Indian financial entrepreneur

Hasmukh Thakordas Parekh (10 March 1911 – 18 November 1994) was an Indian financial entrepreneur, writer and philanthropist. He played a role in the development of Industrial Credit & Investment Corporation of India, now ICICI Bank, founded the Housing Development Finance Corporation, and in 1992 was awarded the Padma Bhushan for his contribution to the finance industry in India. The London School of Economics also conferred on him an honorary fellowship.

==Biography==
Hasmukh Thakordas Parekh was born to a Jain family in Surat, Gujarat. During his early life he lived in a chawl with his father, Thakurdas, and had to juggle a part-time job and studies with the London School of Economics. He subsequently worked as a lecturer at St. Xavier's College, Mumbai, for three years, and later began his financial career with the stock broking firm Harkisandass Lukhmidass. He joined ICICI as Deputy general manager in 1956, became chairman and managing director in 1972. He retired in 1976 and was Chairman of ICICI's Board until 1978.

At 66, when he had already received many honours and was stepping down from ICICI, he started a new institution, the Housing Development Finance Corporation (HDFC), the first of its kind for housing finance in India.

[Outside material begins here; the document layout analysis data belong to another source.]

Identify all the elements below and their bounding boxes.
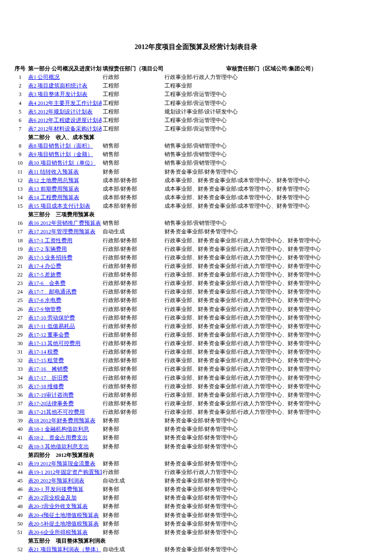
- row-name: 表18-3 其他借款利息支出: [27, 442, 102, 451]
- row-fill-dept: 行政部/财务部: [102, 279, 164, 288]
- toc-link[interactable]: 表17-11 低值易耗品: [28, 323, 75, 329]
- toc-link[interactable]: 表17-7 邮电通讯费: [28, 289, 77, 295]
- toc-link[interactable]: 表17-20法律事务费: [28, 401, 74, 407]
- row-audit-dept: 财务资金事业部/财务管理中心: [164, 227, 379, 236]
- toc-link[interactable]: 表17-3 业务招待费: [28, 255, 72, 261]
- row-seq: 43: [13, 459, 27, 468]
- toc-link[interactable]: 表17 2012年管理费用预算表: [28, 229, 95, 235]
- toc-link[interactable]: 表18-3 其他借款利息支出: [28, 444, 89, 450]
- row-fill-dept: 工程部: [102, 125, 164, 133]
- row-audit-dept: 行政事业部、财务资金事业部/行政人力管理中心、财务管理中心: [164, 253, 379, 262]
- row-fill-dept: 财务部: [102, 528, 164, 537]
- toc-link[interactable]: 表13 前期费用预算表: [28, 186, 79, 192]
- toc-link[interactable]: 表17-16 摊销费: [28, 366, 68, 372]
- row-name: 表20-1 开发间接费预算: [27, 485, 102, 494]
- toc-link[interactable]: 表12 土地费用总预算: [28, 177, 79, 183]
- row-name: 表14 工程费用预算表: [27, 193, 102, 202]
- row-seq: 44: [13, 468, 27, 477]
- row-name: 表17-6 会务费: [27, 279, 102, 288]
- toc-link[interactable]: 表20-5补提土地增值税预算表: [28, 521, 99, 527]
- toc-link[interactable]: 表14 工程费用预算表: [28, 195, 79, 200]
- toc-link[interactable]: 表20-1 开发间接费预算: [28, 486, 84, 492]
- row-seq: 5: [13, 108, 27, 116]
- toc-link[interactable]: 表19 2012年预算现金流量表: [28, 461, 95, 467]
- table-row: 25表17-8 水电费行政部/财务部行政事业部、财务资金事业部/行政人力管理中心…: [13, 296, 379, 305]
- toc-link[interactable]: 表7 2012年材料设备采购计划表: [28, 126, 102, 132]
- row-audit-dept: 行政事业部、财务资金事业部/行政人力管理中心、财务管理中心: [164, 399, 379, 408]
- toc-link[interactable]: 表17-13 其他可控费用: [28, 340, 81, 346]
- toc-link[interactable]: 表6 2012年工程建设进度计划表: [28, 117, 102, 123]
- toc-link[interactable]: 表17-1 工资性费用: [28, 238, 72, 244]
- toc-link[interactable]: 表17-15 租赁费: [28, 357, 64, 363]
- row-audit-dept: 销售事业部/营销管理中心: [164, 159, 379, 167]
- row-fill-dept: 工程部: [102, 99, 164, 108]
- row-seq: 29: [13, 331, 27, 339]
- toc-link[interactable]: 表16 2012年营销推广费预算表: [28, 220, 101, 226]
- row-audit-dept: 行政事业部、财务资金事业部/行政人力管理中心、财务管理中心: [164, 382, 379, 391]
- row-name: 表16 2012年营销推广费预算表: [27, 219, 102, 227]
- row-name: 表17-15 租赁费: [27, 356, 102, 365]
- toc-link[interactable]: 表17-17 折旧费: [28, 375, 68, 381]
- toc-link[interactable]: 表4 2012年主要开发工作计划表: [28, 100, 102, 106]
- toc-link[interactable]: 表3 项目整体开发计划表: [28, 91, 87, 97]
- row-audit-dept: 行政事业部、财务资金事业部/行政人力管理中心、财务管理中心: [164, 288, 379, 296]
- toc-link[interactable]: 表17-2 车辆费用: [28, 246, 67, 252]
- toc-link[interactable]: 表18-1 金融机构借款利息: [28, 426, 89, 432]
- toc-link[interactable]: 表17-19审计咨询费: [28, 392, 74, 398]
- toc-link[interactable]: 表20-2营业税金及加: [28, 495, 77, 501]
- row-fill-dept: 行政部/财务部: [102, 236, 164, 245]
- table-row: 44表19-1 2012年固定资产购置预算行政部行政事业部/行政人力管理中心: [13, 468, 379, 477]
- row-name: 表12 土地费用总预算: [27, 176, 102, 185]
- toc-link[interactable]: 表8 项目销售计划（面积）: [28, 143, 93, 149]
- toc-link[interactable]: 表17-14 税费: [28, 349, 58, 355]
- row-fill-dept: 销售部: [102, 219, 164, 227]
- toc-link[interactable]: 表18 2012年财务费用预算表: [28, 418, 95, 424]
- toc-link[interactable]: 表10 项目销售计划（单位）: [28, 160, 96, 166]
- toc-link[interactable]: 表20-3营业外收支预算表: [28, 503, 88, 509]
- row-fill-dept: 行政部/财务部: [102, 331, 164, 339]
- row-name: 表17-7 邮电通讯费: [27, 288, 102, 296]
- row-audit-dept: 成本事业部、财务资金事业部/成本管理中心、财务管理中心: [164, 193, 379, 202]
- toc-link[interactable]: 表17-21其他不可控费用: [28, 409, 85, 415]
- toc-link[interactable]: 表15 项目成本支付计划表: [28, 203, 90, 209]
- toc-link[interactable]: 表2 项目建筑面积统计表: [28, 83, 87, 89]
- toc-link[interactable]: 表17-6 会务费: [28, 280, 66, 286]
- row-fill-dept: 自动生成: [102, 227, 164, 236]
- toc-link[interactable]: 表18-2 资金占用费支出: [28, 435, 88, 441]
- toc-link[interactable]: 表20-6企业所得税预算表: [28, 529, 88, 535]
- toc-link[interactable]: 表11 结转收入预算表: [28, 169, 79, 175]
- row-fill-dept: 财务部: [102, 442, 164, 451]
- row-audit-dept: 财务资金事业部/财务管理中心: [164, 416, 379, 425]
- table-row: 11表11 结转收入预算表财务部财务资金事业部/财务管理中心: [13, 168, 379, 176]
- toc-link[interactable]: 表17-5 差旅费: [28, 272, 61, 278]
- toc-link[interactable]: 表17-8 水电费: [28, 297, 61, 303]
- row-name: 表3 项目整体开发计划表: [27, 90, 102, 99]
- toc-link[interactable]: 表20-4预征土地增值税预算表: [28, 512, 99, 518]
- row-seq: 41: [13, 433, 27, 442]
- toc-link[interactable]: 表17-9 物管费: [28, 306, 61, 312]
- toc-link[interactable]: 表5 2012年规划设计计划表: [28, 109, 92, 115]
- toc-link[interactable]: 表9 项目销售计划（金额）: [28, 151, 93, 157]
- toc-link[interactable]: 表21 项目预算利润表（整体）: [28, 546, 101, 552]
- toc-link[interactable]: 表17-10 劳动保护费: [28, 315, 75, 321]
- row-seq: 35: [13, 382, 27, 391]
- table-row: 30表17-13 其他可控费用行政部/财务部行政事业部、财务资金事业部/行政人力…: [13, 339, 379, 348]
- table-row: 9表9 项目销售计划（金额）销售部销售事业部/营销管理中心: [13, 150, 379, 159]
- toc-link[interactable]: 表19-1 2012年固定资产购置预算: [28, 469, 102, 475]
- toc-link[interactable]: 表17-12 董事会费: [28, 332, 69, 338]
- table-row: 50表20-5补提土地增值税预算表财务部财务资金事业部/财务管理中心: [13, 520, 379, 528]
- table-row: 1表1 公司概况行政部行政事业部/行政人力管理中心: [13, 73, 379, 81]
- toc-link[interactable]: 表17-4 办公费: [28, 263, 61, 269]
- toc-link[interactable]: 表1 公司概况: [28, 74, 60, 80]
- table-row: 49表20-4预征土地增值税预算表财务部财务资金事业部/财务管理中心: [13, 511, 379, 520]
- row-seq: 11: [13, 168, 27, 176]
- row-seq: 39: [13, 416, 27, 425]
- row-fill-dept: 行政部/财务部: [102, 408, 164, 416]
- table-row: 52表21 项目预算利润表（整体）自动生成财务资金事业部/财务管理中心: [13, 545, 379, 554]
- row-audit-dept: 财务资金事业部/财务管理中心: [164, 425, 379, 433]
- row-seq: 22: [13, 270, 27, 279]
- row-name: 表17-21其他不可控费用: [27, 408, 102, 416]
- row-fill-dept: 财务部: [102, 416, 164, 425]
- toc-link[interactable]: 表20 2012年预算利润表: [28, 478, 84, 484]
- toc-link[interactable]: 表17-18 维修费: [28, 384, 64, 389]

On meeting the then Secretary of Finance, Dr Manmohan Singh, the latter told him that HDFC was an unknown venture and that no one knew if it would "click" with the Indian people, but Hasmukh Thakordas Parekh had by then already obtained promises of funding from overseas investors, and he was enthusiastic about the project. H.T. Parekh Library (IFMR) is an archive and reference library. It is used by Institute's faculty members, researchers, staff, students as well as outsiders for their academic and research requirements.